Despite this knowledge, and despite the rise of Search Engine Optimization (SEO) – a digital marketing discipline whose purpose is to match user intentions with online content through strategies including metadata, backlinks, and other technical optimizations, and aggressive technology advertising – a 2023 web traffic study using Ahrefs‘ Content Explorer Tool (incorporating 14 billion pages) reveals a mindbending truth: 96.55% of all pages in their index get zero traffic from Google, and 1.94% get between one and ten monthly visits. Moreover, Google doesn’t even find all web pages, meaning the web’s true magnitude remains unknown. On the other end of the spectrum, the same year, Neil Patel, a digital marketing authority, showed that over 40 billion pieces of content were being published on the internet every day.
What are we doing wrong?

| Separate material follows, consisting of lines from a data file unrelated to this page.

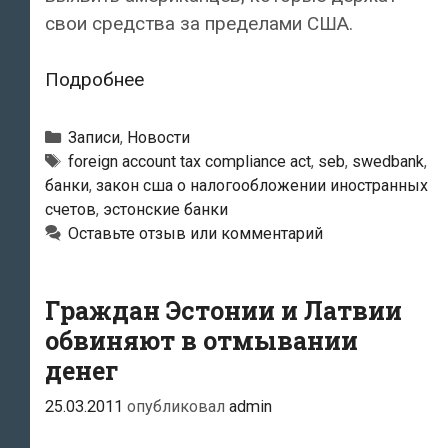
свои средства за пределами США.
США
Подробнее
требуют
у
Рубрики
Записи
,
Новости
эстонских
Метки
foreign account tax compliance act
,
seb
,
swedbank
,
банки
,
закон сша о налогообложении иностранных
банков
счетов
,
эстонские банки
личные
Оставьте отзыв или комментарий
данные
их
клиентов
Граждан Эстонии и Латвии
обвиняют в отмывании
денег
25.03.2011
опубликовал
admin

Or what are we not doing? And why? The magnitude of invisibility is uncomprehensible, pointing to a fundamental flaw in our current approach to communication and digital expression – not only in the cultural world, but also in the business and social spheres: we invest in building beautiful houses in a digital desert and then wonder why no one visits. What is that we don’t see? What is that we don’t know? What do we need to learn?
The void between visibility and invisibility remains vast, layered, and unexplored. So do the opportunities, challenges, and threats. We must sculpt the void.
Creators’ Revolution
Now, with art so vital to the equation of online visibility and discovery, with artists holding unprecedented potential to directly influence algorithms in the new creative economy on the background of metadata revolution and evolution – the ‘fuel’ of search and recommendation systems, but also the ‘translator’ in human-machine communication and “the interface of reality“, it is the ideal time to take control of the digital destiny of art.
For what is art on the internet if not the digital expression of the spirit of artists, filmmakers, and creators?